Hail the King Chapter 148 – Complete Victory Bahasa Indonesia
Bab 148: Kemenangan Mutlak
Variabel?
Romain sedikit ragu, lalu ia langsung tercerahkan.
Ya, itu adalah sebuah “variabel”.
Selain kata ini, Romain tidak dapat menemukan kata lain untuk menggambarkan semua yang ia amati dari pertempuran itu. Sejak awal ketika Raja Chambord Alexander membawa para wanita dan anak-anak ke medan perang, ia tidak menyangka bahwa para wanita muda itu akan menjadi pemanah sihir, bertindak seperti perwujudan kematian. Ia juga tidak menyangka bahwa Kota Chambord akan memiliki sekitar 50 pemanah dewa, dan ia juga tidak menyangka bahwa anjing hitam raksasa itu memiliki kekuatan yang begitu menakutkan. Ia tidak pernah membayangkan bahwa 22 prajurit lapis baja berat dan formasi prajurit kapak raksasa itu akan begitu merusak. Terakhir, ia tidak menyangka bahwa [Armada Besi Dewa Api] yang terkenal akan sepenuhnya dimusnahkan tanpa membunuh satu pun musuh, atau bahwa kekuatan tempur Raja Alexander bisa mencapai tingkat yang baru…

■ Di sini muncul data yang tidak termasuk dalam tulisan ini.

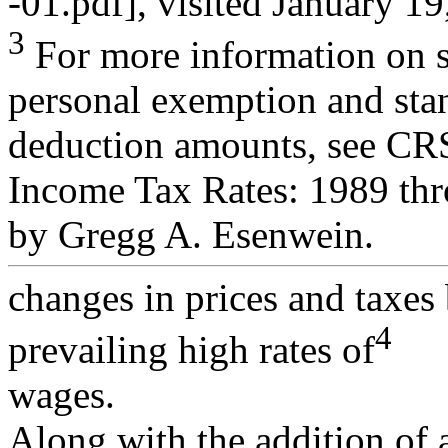
-01.pdf], visited January 19
3
For more information on st
personal exemption and sta
deduction amounts, see CR
Income Tax Rates: 1989 th
by Gregg A. Esenwein.
changes in prices and taxes 
4
prevailing high rates of
wages.
Along with the addition of 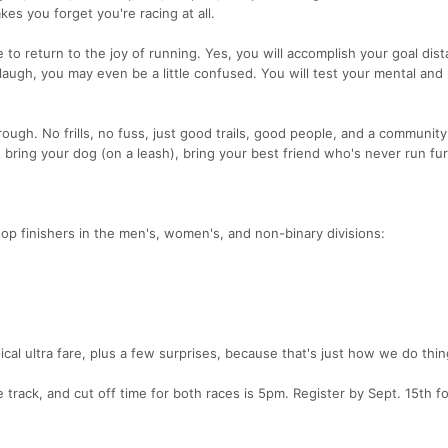
kes you forget you're racing at all.
to return to the joy of running. Yes, you will accomplish your goal dist
 laugh, you may even be a little confused. You will test your mental and 
rough. No frills, no fuss, just good trails, good people, and a community
 bring your dog (on a leash), bring your best friend who's never run fu
top finishers in the men's, women's, and non-binary divisions:
ical ultra fare, plus a few surprises, because that's just how we do thin
 track, and cut off time for both races is 5pm. Register by Sept. 15th fo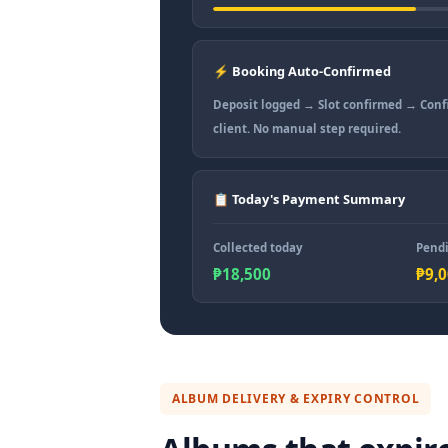
⚡ Booking Auto-Confirmed
Deposit logged → Slot confirmed → Conf
client. No manual step required.
📋 Today's Payment Summary
Collected today
Pendi
₱18,500
₱9,
ALBUM DELIVERY & EXPIRY CONTROL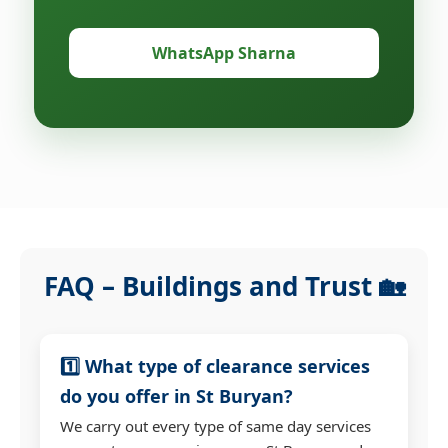
WhatsApp Sharna
FAQ – Buildings and Trust 🏡
1️⃣ What type of clearance services
do you offer in St Buryan?
We carry out every type of same day services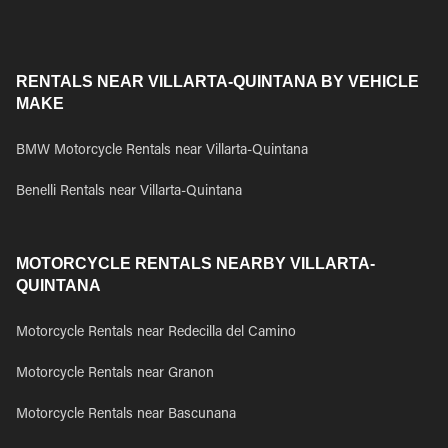
RENTALS NEAR VILLARTA-QUINTANA BY VEHICLE
MAKE
BMW Motorcycle Rentals near Villarta-Quintana
Benelli Rentals near Villarta-Quintana
MOTORCYCLE RENTALS NEARBY VILLARTA-
QUINTANA
Motorcycle Rentals near Redecilla del Camino
Motorcycle Rentals near Granon
Motorcycle Rentals near Bascunana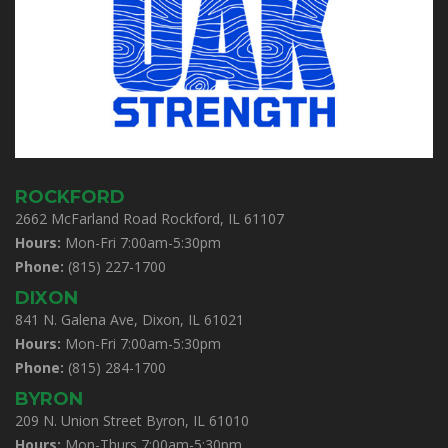
ROCKFORD
2662 McFarland Road Rockford, IL 61107
Hours:
Mon-Fri 7:00am-5:30pm
Phone:
(815) 227-1700
DIXON
841 N. Galena Ave, Dixon, IL 61021
Hours:
Mon-Fri 7:00am-5:30pm
Phone:
(815) 284-1700
BYRON
209 N. Union Street Byron, IL 61010
Hours:
Mon-Thurs 7:00am-5:30pm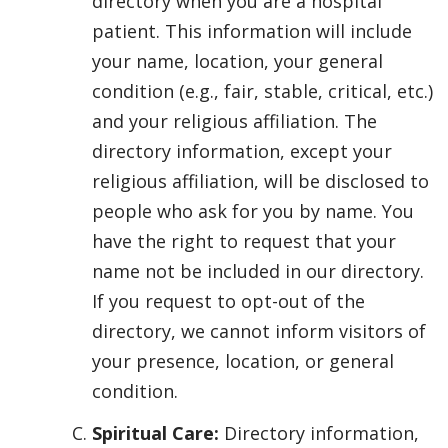
directory when you are a hospital
patient. This information will include
your name, location, your general
condition (e.g., fair, stable, critical, etc.)
and your religious affiliation. The
directory information, except your
religious affiliation, will be disclosed to
people who ask for you by name. You
have the right to request that your
name not be included in our directory.
If you request to opt-out of the
directory, we cannot inform visitors of
your presence, location, or general
condition.
Spiritual Care:
Directory information,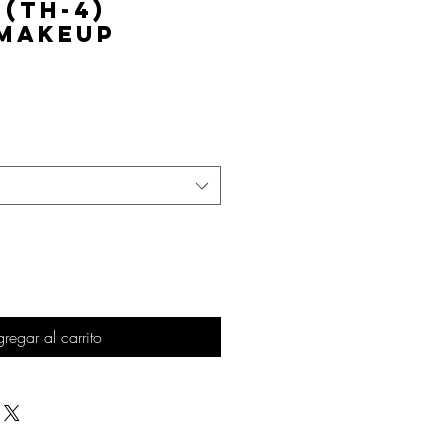
 (TH-4)
 Makeup
Precio
regar al carrito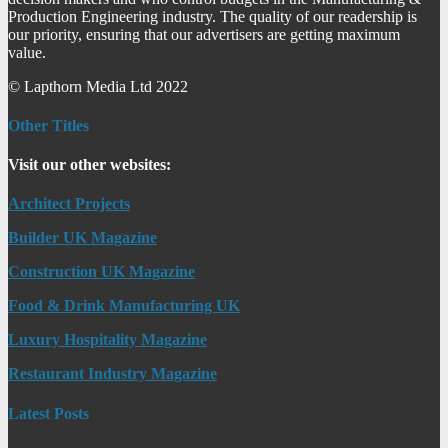
Production Engineering industry. The quality of our readership is
our priority, ensuring that our advertisers are getting maximum
value.
© Lapthorn Media Ltd 2022
Other Titles
Visit our other websites:
Architect Projects
Builder UK Magazine
Construction UK Magazine
Food & Drink Manufacturing UK
Luxury Hospitality Magazine
Restaurant Industry Magazine
Latest Posts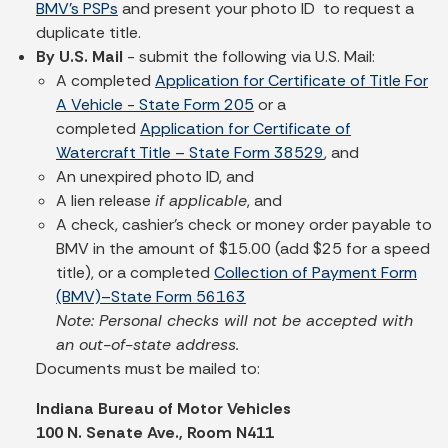
BMV's PSPs
and present your photo ID to request a
duplicate title.
By U.S. Mail
- submit the following via U.S. Mail:
A completed
Application for Certificate of Title For
A Vehicle - State Form 205
or a
completed
Application for Certificate of
Watercraft Title – State Form 38529
, and
An unexpired photo ID, and
A lien release
if applicable
, and
A check, cashier’s check or money order payable to
BMV in the amount of $15.00 (add $25 for a speed
title), or a completed
Collection of Payment Form
(BMV)–State Form 56163
Note: Personal checks will not be accepted with
an out-of-state address.
Documents must be mailed to:
Indiana Bureau of Motor Vehicles
100 N. Senate Ave., Room N411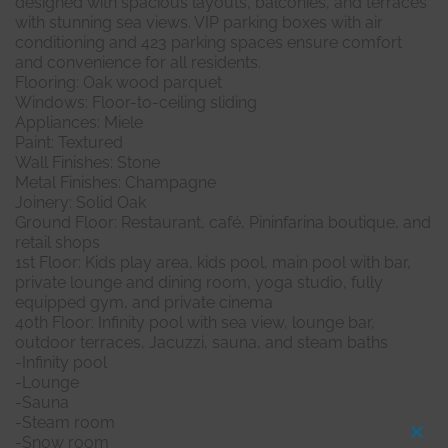
designed with spacious layouts, balconies, and terraces
with stunning sea views. VIP parking boxes with air
conditioning and 423 parking spaces ensure comfort
and convenience for all residents.
Flooring: Oak wood parquet
Windows: Floor-to-ceiling sliding
Appliances: Miele
Paint: Textured
Wall Finishes: Stone
Metal Finishes: Champagne
Joinery: Solid Oak
Ground Floor: Restaurant, café, Pininfarina boutique, and
retail shops
1st Floor: Kids play area, kids pool, main pool with bar,
private lounge and dining room, yoga studio, fully
equipped gym, and private cinema
40th Floor: Infinity pool with sea view, lounge bar,
outdoor terraces, Jacuzzi, sauna, and steam baths
-Infinity pool
-Lounge
-Sauna
-Steam room
-Snow room
Clo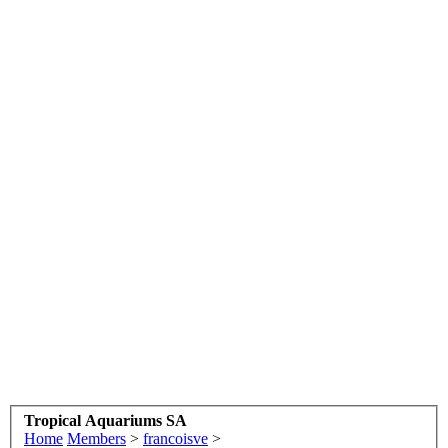
Tropical Aquariums SA
Home
Members
>
francoisve
>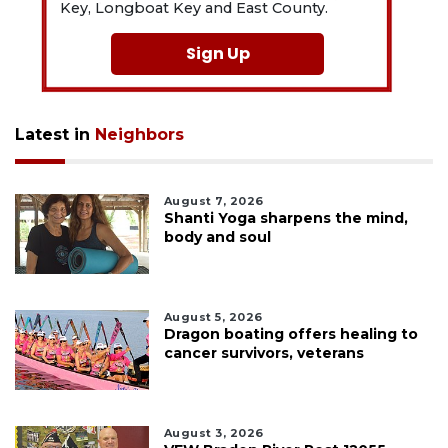
Key, Longboat Key and East County.
Sign Up
Latest in
Neighbors
August 7, 2026
Shanti Yoga sharpens the mind,
body and soul
August 5, 2026
Dragon boating offers healing to
cancer survivors, veterans
August 3, 2026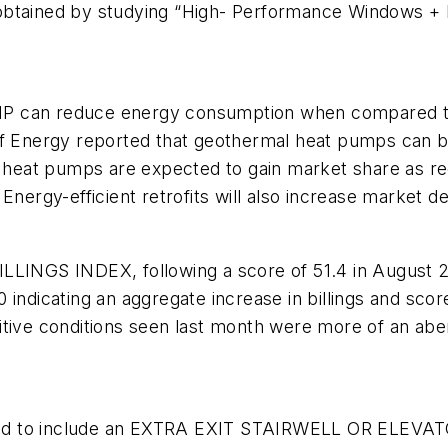
ained by studying “High- Performance Windows + D
an reduce energy consumption when compared to 
t of Energy reported that geothermal heat pumps ca
heat pumps are expected to gain market share as r
 Energy-efficient retrofits will also increase marke
NGS INDEX, following a score of 51.4 in August 20
indicating an aggregate increase in billings and score
itive conditions seen last month were more of an aber
uired to include an EXTRA EXIT STAIRWELL OR ELEVAT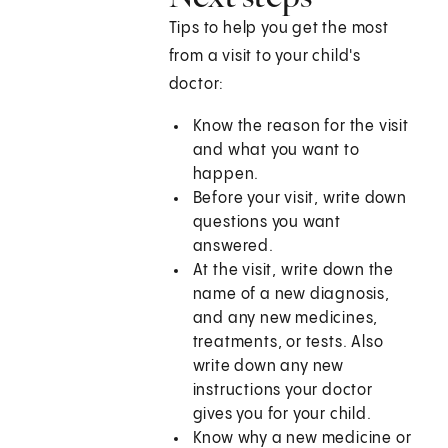
Tips to help you get the most
from a visit to your child's
doctor:
Know the reason for the visit
and what you want to
happen.
Before your visit, write down
questions you want
answered.
At the visit, write down the
name of a new diagnosis,
and any new medicines,
treatments, or tests. Also
write down any new
instructions your doctor
gives you for your child.
Know why a new medicine or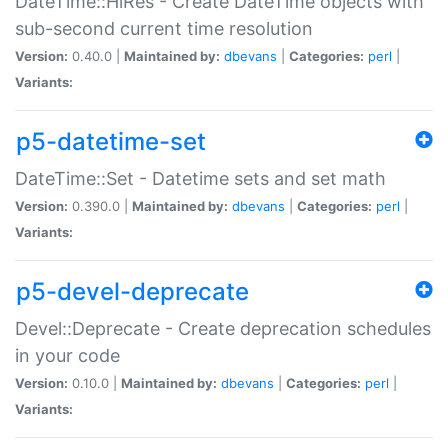
DateTime::HiRes - Create DateTime objects with
sub-second current time resolution
Version:
0.40.0 |
Maintained by:
dbevans
|
Categories:
perl
|
Variants:
p5-datetime-set
DateTime::Set - Datetime sets and set math
Version:
0.390.0 |
Maintained by:
dbevans
|
Categories:
perl
|
Variants:
p5-devel-deprecate
Devel::Deprecate - Create deprecation schedules
in your code
Version:
0.10.0 |
Maintained by:
dbevans
|
Categories:
perl
|
Variants: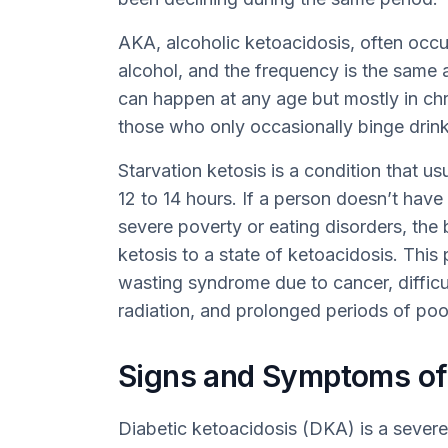
AKA, alcoholic ketoacidosis, often occu
alcohol, and the frequency is the same 
can happen at any age but mostly in chro
those who only occasionally binge drink
Starvation ketosis is a condition that us
12 to 14 hours. If a person doesn’t hav
severe poverty or eating disorders, the
ketosis to a state of ketoacidosis. This 
wasting syndrome due to cancer, difficu
radiation, and prolonged periods of poo
Signs and Symptoms of
Diabetic ketoacidosis (DKA) is a sever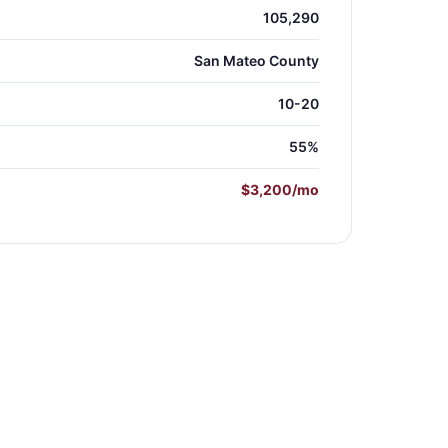
105,290
San Mateo County
10-20
55%
$3,200/mo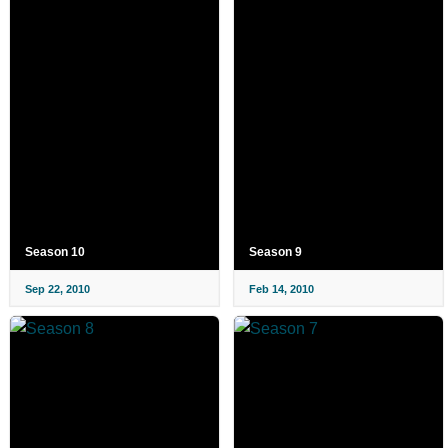
Season 10
Season 9
Sep 22, 2010
Feb 14, 2010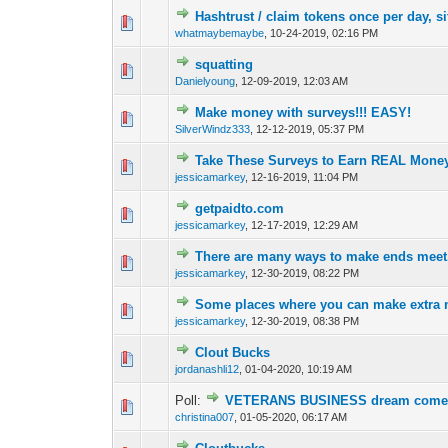
Hashtrust / claim tokens once per day, si
0 Vote(s) - 0 out o
1
whatmaybemaybe
,
10-24-2019, 02:16 PM
squatting
0 Vote(s) - 0 out o
1
Danielyoung
,
12-09-2019, 12:03 AM
Make money with surveys!!! EASY!
0 Vote(s) - 0 out o
1
SilverWindz333
,
12-12-2019, 05:37 PM
Take These Surveys to Earn REAL Mone
0 Vote(s) - 0 out o
1
jessicamarkey
,
12-16-2019, 11:04 PM
getpaidto.com
0 Vote(s) - 0 out o
1
jessicamarkey
,
12-17-2019, 12:29 AM
There are many ways to make ends meet.
0 Vote(s) - 0 out o
1
jessicamarkey
,
12-30-2019, 08:22 PM
Some places where you can make extra m
0 Vote(s) - 0 out o
1
jessicamarkey
,
12-30-2019, 08:38 PM
Clout Bucks
0 Vote(s) - 0 out o
1
jordanashli12
,
01-04-2020, 10:19 AM
Poll:
VETERANS BUSINESS dream come 
0 Vote(s) - 0 out o
1
christina007
,
01-05-2020, 06:17 AM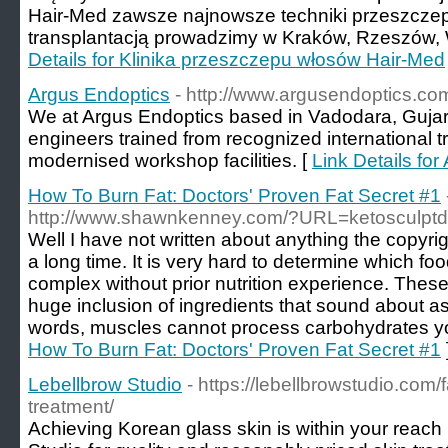
Hair-Med zawsze najnowsze techniki przeszczep
transplantacją prowadzimy w Kraków, Rzeszów, W
Details for Klinika przeszczepu włosów Hair-Med
Argus Endoptics
- http://www.argusendoptics.co
We at Argus Endoptics based in Vadodara, Gujara
engineers trained from recognized international 
modernised workshop facilities. [
Link Details fo
How To Burn Fat: Doctors' Proven Fat Secret #1
http://www.shawnkenney.com/?URL=ketosculptd
Well I have not written about anything the copyrig
a long time. It is very hard to determine which foo
complex without prior nutrition experience. The
huge inclusion of ingredients that sound about a
words, muscles cannot process carbohydrates yo
How To Burn Fat: Doctors' Proven Fat Secret #1
Lebellbrow Studio
- https://lebellbrowstudio.com/
treatment/
Achieving Korean glass skin is within your reach 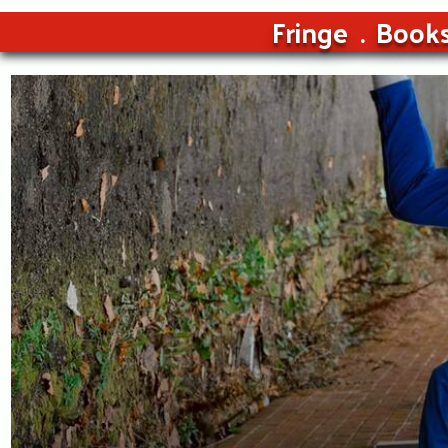
Fringe
Book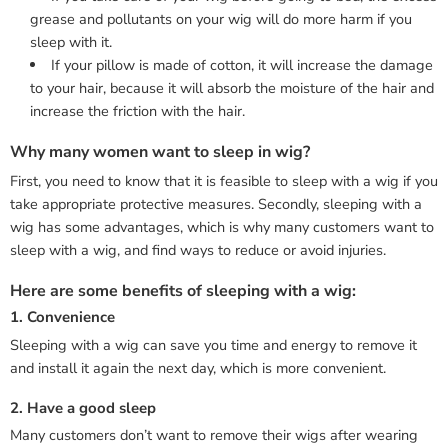
grease and pollutants on your wig will do more harm if you
sleep with it.
If your pillow is made of cotton, it will increase the damage
to your hair, because it will absorb the moisture of the hair and
increase the friction with the hair.
Why many women want to sleep in wig?
First, you need to know that it is feasible to sleep with a wig if you
take appropriate protective measures. Secondly, sleeping with a
wig has some advantages, which is why many customers want to
sleep with a wig, and find ways to reduce or avoid injuries.
Here are some benefits of sleeping with a wig:
1. Convenience
Sleeping with a wig can save you time and energy to remove it
and install it again the next day, which is more convenient.
2. Have a good sleep
Many customers don’t want to remove their wigs after wearing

Ia sama sekali tidak mengharapkan semua ini.
Itulah variabel-variabelnya.
Raja Chambord Alexander mengubah semua hal yang tidak diduga orang menjadi kenyataan.
Variabel-variabel seperti itu adalah yang paling menakutkan, karena bahkan jika seseorang adalah komandan yang bijaksana, ketika menghadapi musuh seperti itu, mereka akan dikalahkan oleh lapisan variabel tak terduga yang terus muncul. Mustahil untuk mengetahui apa yang akan terjadi detik berikutnya, atau kartu apa yang akan dimainkan lawan. Ketika hal-hal ini terungkap, itu sudah akan mengakibatkan kekalahan!
Terlalu menakutkan!
“Romain, ingatlah baik-baik apa yang kau lihat hari ini. Suatu hari nanti, kau mungkin akan menghadapinya juga…” Kata-kata Putri Sulung agak mengejutkan bagi Romain, tetapi dia tetap menjawab dengan anggukan.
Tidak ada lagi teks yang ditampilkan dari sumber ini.